Information shown:
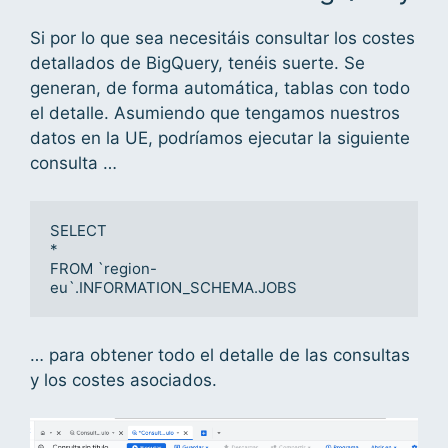
Si por lo que sea necesitáis consultar los costes
detallados de BigQuery, tenéis suerte. Se
generan, de forma automática, tablas con todo
el detalle. Asumiendo que tengamos nuestros
datos en la UE, podríamos ejecutar la siguiente
consulta …
SELECT

*

FROM `region-
eu`.INFORMATION_SCHEMA.JOBS
… para obtener todo el detalle de las consultas
y los costes asociados.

What to do:
Only an exact copy of the records counts as an answer. Leave out the images.

Result of this task:
Si por lo que sea necesitáis consultar los costes
detallados de BigQuery, tenéis suerte. Se
generan, de forma automática, tablas con todo
el detalle. Asumiendo que tengamos nuestros
datos en la UE, podríamos ejecutar la siguiente
consulta …
SELECT

*

FROM `region-
eu`.INFORMATION_SCHEMA.JOBS
… para obtener todo el detalle de las consultas
y los costes asociados.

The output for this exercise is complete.